Last edited by Jinnistan (6/18/2022 7:25 pm)


 
Posted by Rock
6/21/2022 9:55 pm
#95

Evil Dead Trap
Babyface 2


Also, I don't have too much interesting to say about it, but Personal Best is great. Honestly a bit shocked that Patrice Donelly wasn't an actor. As far as performances by non-actors go, I don't know if it quite matches the raw power of Haing S. Ngor in The Killing Fields or Harold Russell in The Best Years of Our Lives, but her performance seems so assured and polished. If you told me she'd been acting for years, I'd believe it.
 


I am not above abusing mod powers for my own amusement.
 
Posted by Jinnistan
6/22/2022 7:48 am
#96

Rock wrote:

Also, I don't have too much interesting to say about it, but Personal Best is great. Honestly a bit shocked that Patrice Donelly wasn't an actor. As far as performances by non-actors go, I don't know if it quite matches the raw power of Haing S. Ngor in The Killing Fields or Harold Russell in The Best Years of Our Lives, but her performance seems so assured and polished. If you told me she'd been acting for years, I'd believe it.
 

I need to rewatch that I guess.  I don't think I got much out of it.


 
Posted by Rock
6/23/2022 9:36 pm
#97

I am not above abusing mod powers for my own amusement.
 
Posted by Rampop II
6/29/2022 4:12 pm
#98

I haven't been able to log in much lately because I'm preparing for a long trip but I have been following along and will be back while I'm there. Who says you can't be in two places at once? 
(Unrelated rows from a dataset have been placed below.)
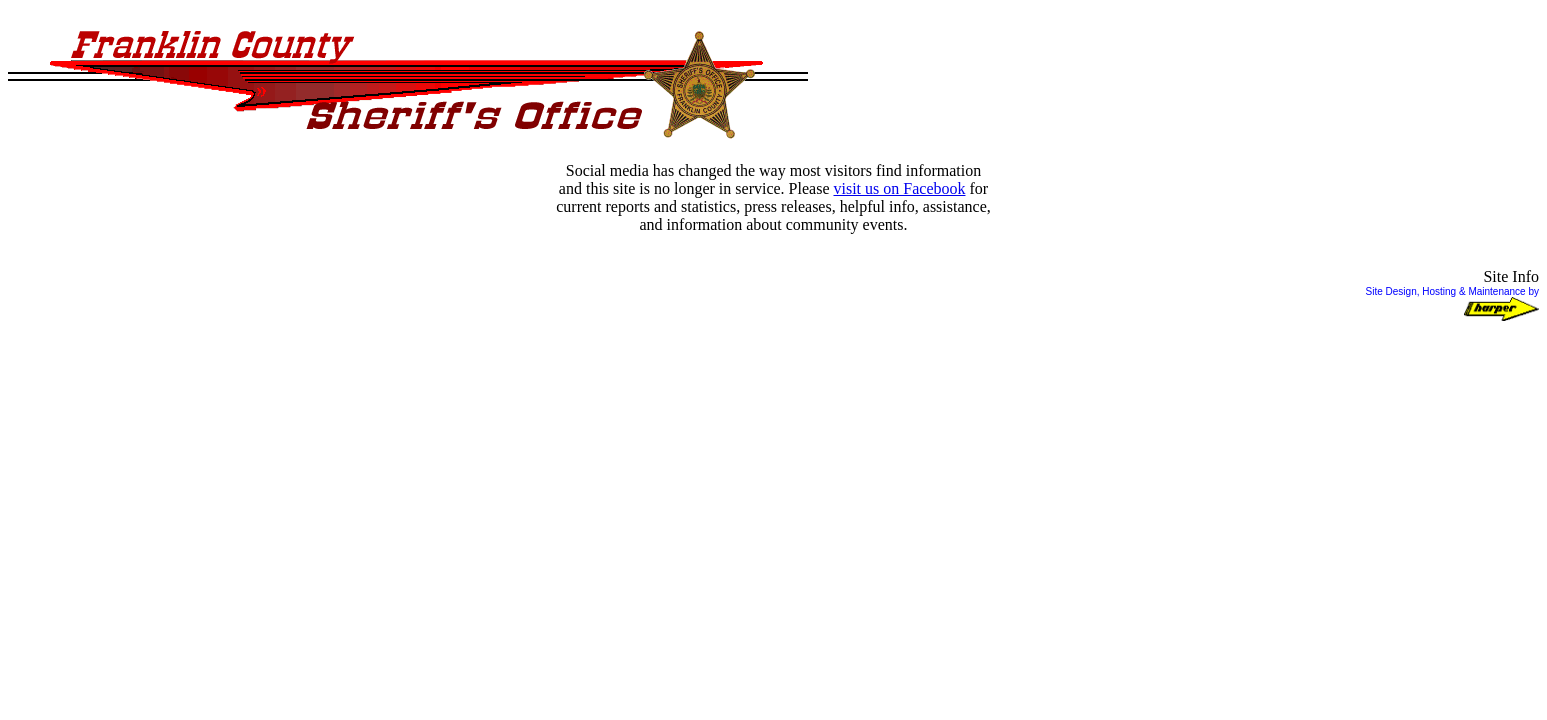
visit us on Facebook (899, 188)
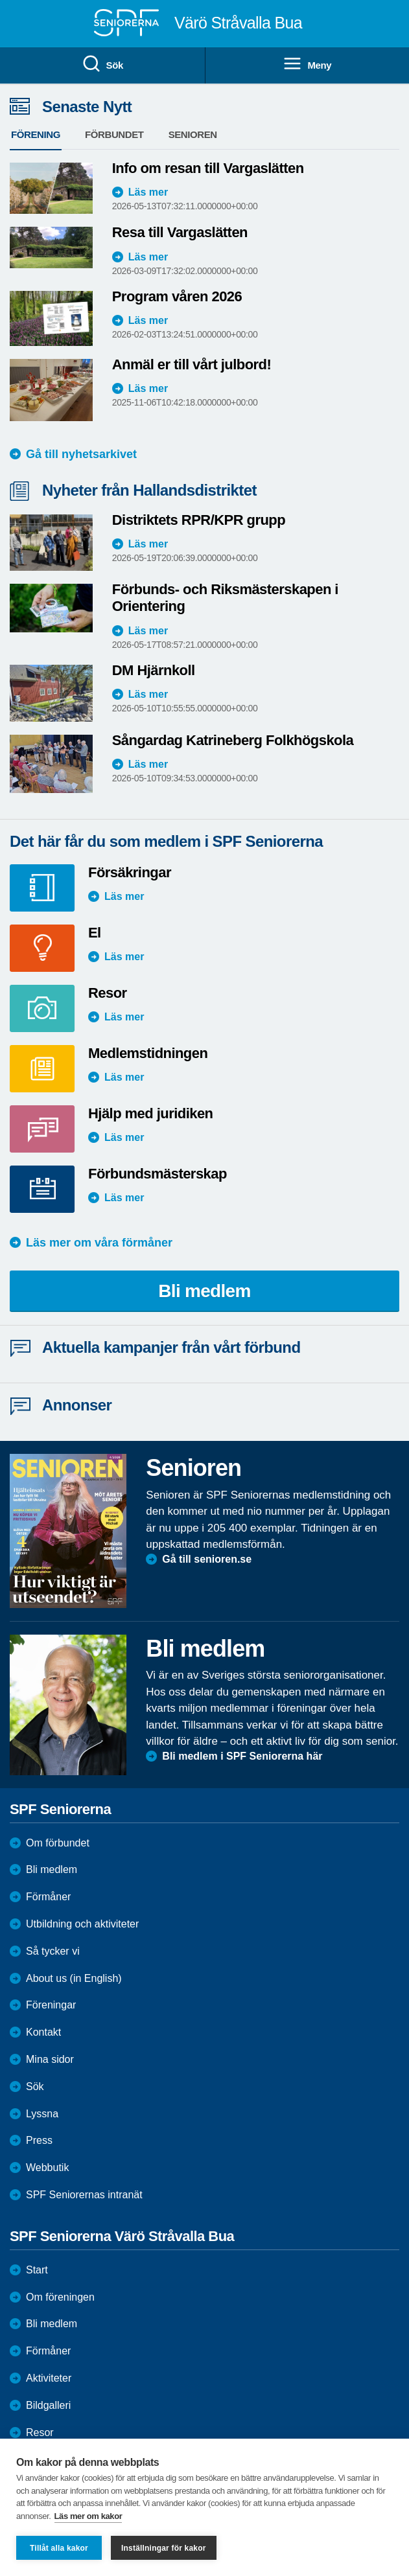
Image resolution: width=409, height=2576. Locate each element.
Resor (40, 2432)
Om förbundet (57, 1842)
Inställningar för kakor (163, 2548)
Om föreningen (60, 2297)
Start (37, 2269)
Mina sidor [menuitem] (50, 2059)
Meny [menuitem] (307, 64)
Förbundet (114, 134)
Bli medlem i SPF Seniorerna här (242, 1756)
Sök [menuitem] (102, 64)
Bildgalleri (48, 2405)
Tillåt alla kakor (59, 2548)
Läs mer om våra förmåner (99, 1242)
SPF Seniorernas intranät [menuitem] (84, 2194)
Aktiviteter (48, 2378)
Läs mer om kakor (88, 2516)
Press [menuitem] (39, 2140)
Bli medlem (204, 1291)
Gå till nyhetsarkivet (81, 454)
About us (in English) (74, 1978)
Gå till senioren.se (206, 1559)
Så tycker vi (53, 1951)
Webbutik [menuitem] (47, 2167)
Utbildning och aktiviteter (82, 1923)
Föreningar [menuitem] (51, 2004)
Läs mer (148, 192)
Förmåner (48, 1896)
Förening (35, 134)
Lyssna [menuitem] (42, 2113)
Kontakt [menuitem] (43, 2032)
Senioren (193, 134)
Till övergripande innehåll (0, 0)
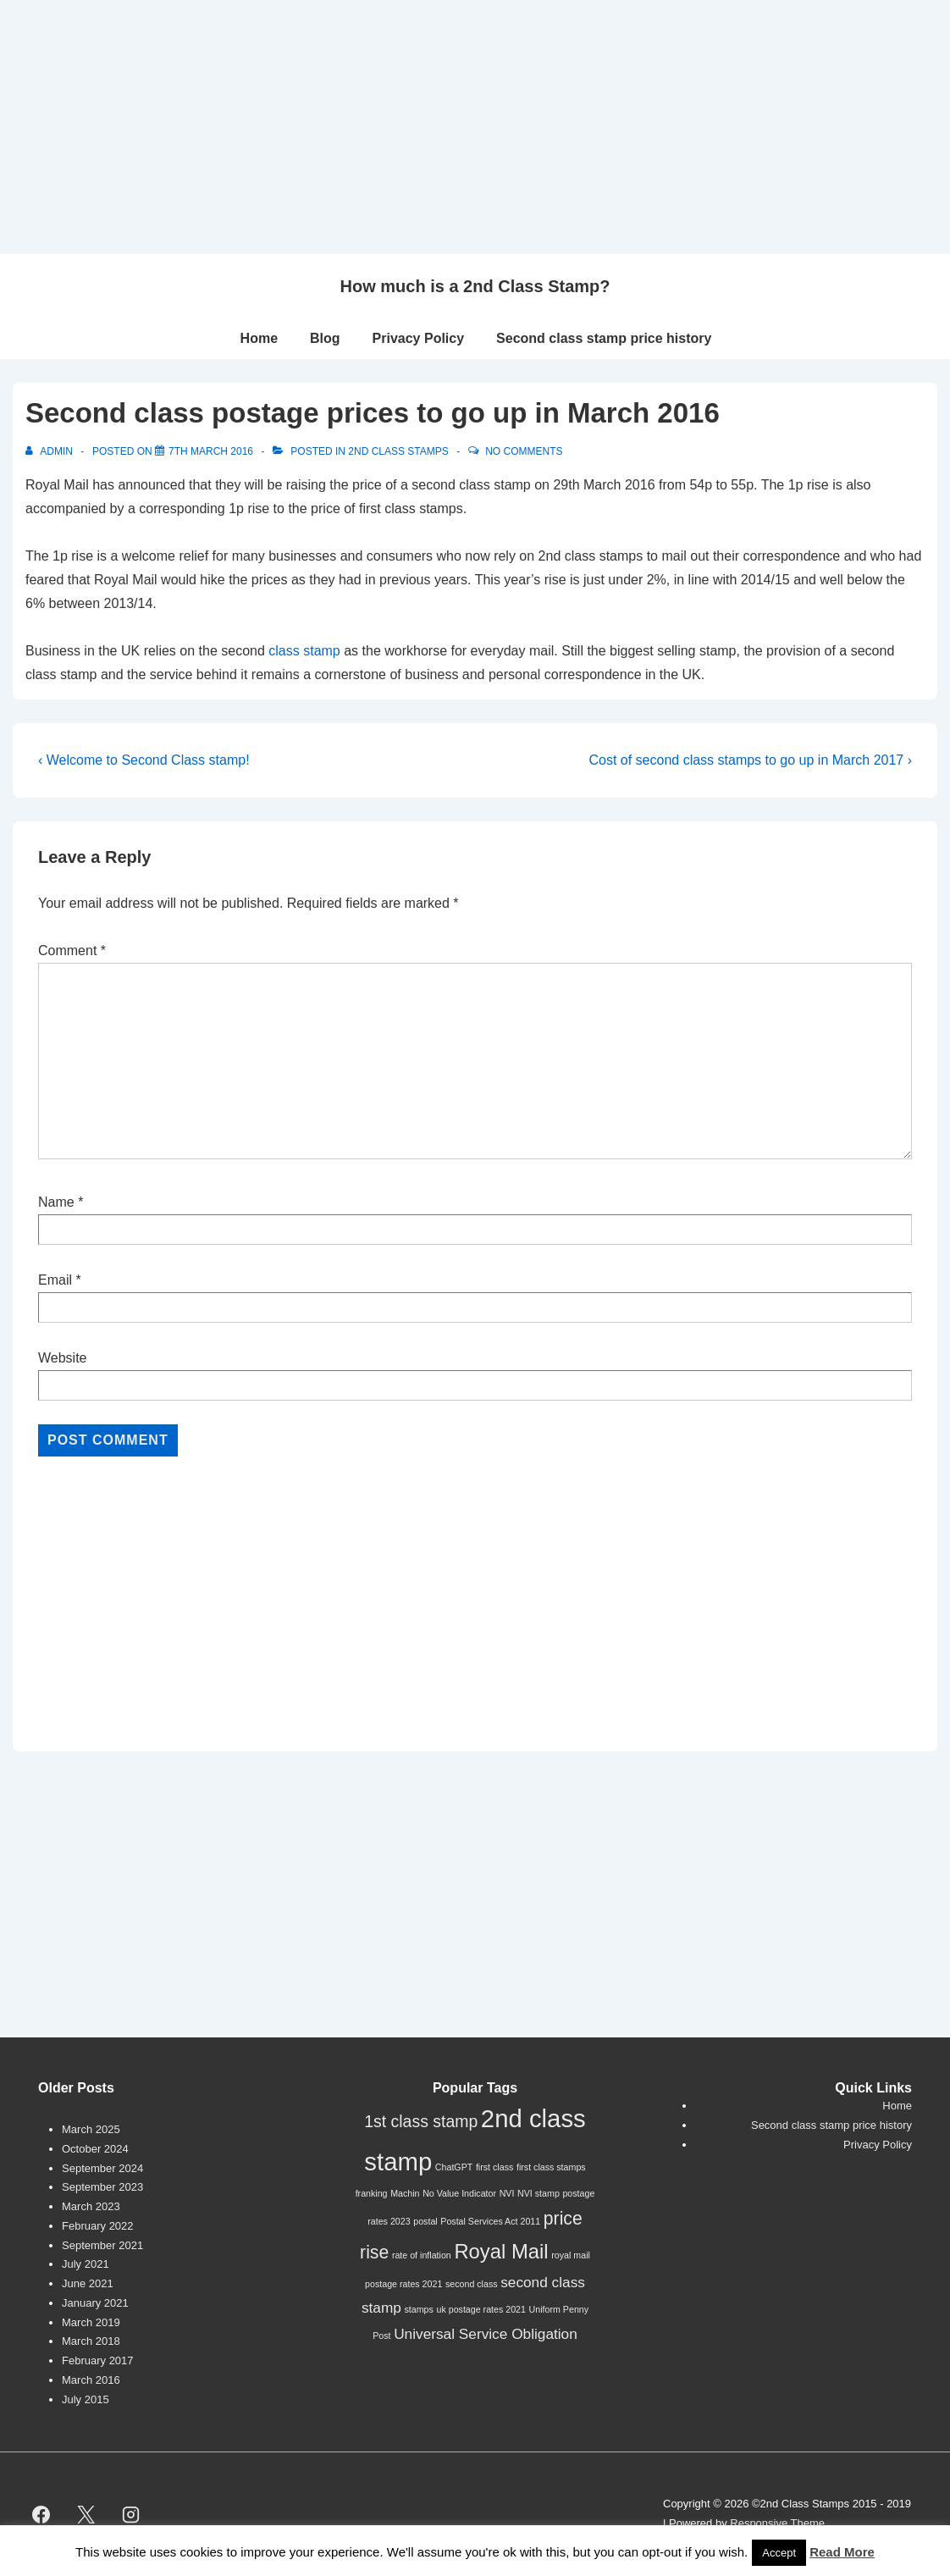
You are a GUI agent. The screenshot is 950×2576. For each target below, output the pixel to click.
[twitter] (86, 2514)
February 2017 (98, 2360)
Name (56, 1202)
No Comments (523, 451)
Recently seen titles include Greener Grass, Black Bear and Frances Ferguson. Oh yeah, I also finally watched Duck Soup.

 
Posted by Jinnistan
6/29/2022 8:05 pm
#99

Rampop II wrote:

Oh yeah, I also finally watched Duck Soup.

You're a brave man. Go and break through the lines. And remember, while you're out there risking your life and limb through shot and shell, we'll be in be in here thinking what a sucker you are.


 
Posted by crumbsroom Online!
6/29/2022 8:15 pm
#100


Astonishing stuff. Uses its scenes of shocking violence as a catharsis that never comes. The blood just accumulates. It is all thrillingly cinematic, but just makes you feel bad as more and more people drop to the ground. Equal parts contemplative arthouse movie, pitch black comedy and the evilest of thrilling actioners. Wowzy wowzers.